Records from a dataset
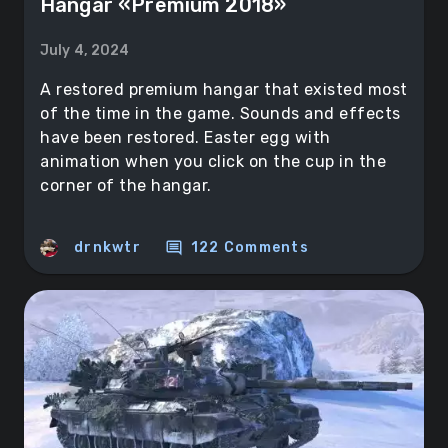
Hangar «Premium 2018»
July 4, 2024
A restored premium hangar that existed most
of the time in the game. Sounds and effects
have been restored. Easter egg with
animation when you click on the cup in the
corner of the hangar.
comment
drnkwtr
122 Comments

Exercise goal
Only the last part of the entries above is needed: please copy the line with "animation when you click on the cup in the" and each line after it exactly.

Written solution
animation when you click on the cup in the
corner of the hangar.
comment
drnkwtr
122 Comments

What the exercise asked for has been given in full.